▸ **Provided records**

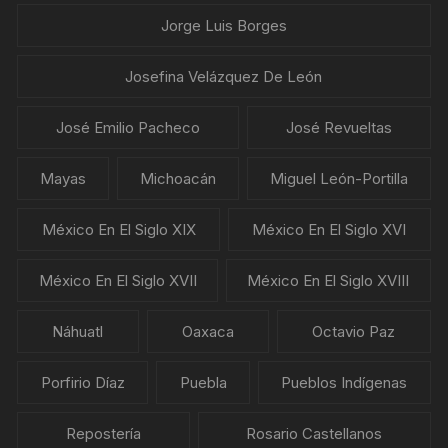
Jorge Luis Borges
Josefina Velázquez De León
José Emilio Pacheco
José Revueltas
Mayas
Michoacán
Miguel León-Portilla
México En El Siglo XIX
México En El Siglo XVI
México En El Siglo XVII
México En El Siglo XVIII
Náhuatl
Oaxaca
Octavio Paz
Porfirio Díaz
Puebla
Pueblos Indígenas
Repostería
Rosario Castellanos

==

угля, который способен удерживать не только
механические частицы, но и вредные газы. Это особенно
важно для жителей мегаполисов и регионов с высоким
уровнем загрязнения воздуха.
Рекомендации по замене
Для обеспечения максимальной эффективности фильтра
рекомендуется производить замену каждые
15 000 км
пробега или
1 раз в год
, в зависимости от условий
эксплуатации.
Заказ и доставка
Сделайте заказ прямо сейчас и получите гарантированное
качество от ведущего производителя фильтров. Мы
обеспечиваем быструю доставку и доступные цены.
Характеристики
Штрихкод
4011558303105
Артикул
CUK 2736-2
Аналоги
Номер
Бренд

▸ **Task directions**
Every line above with the word "José" belongs in the answer, copied as written.

▸ **Answer to this problem**
José Emilio Pacheco
José Revueltas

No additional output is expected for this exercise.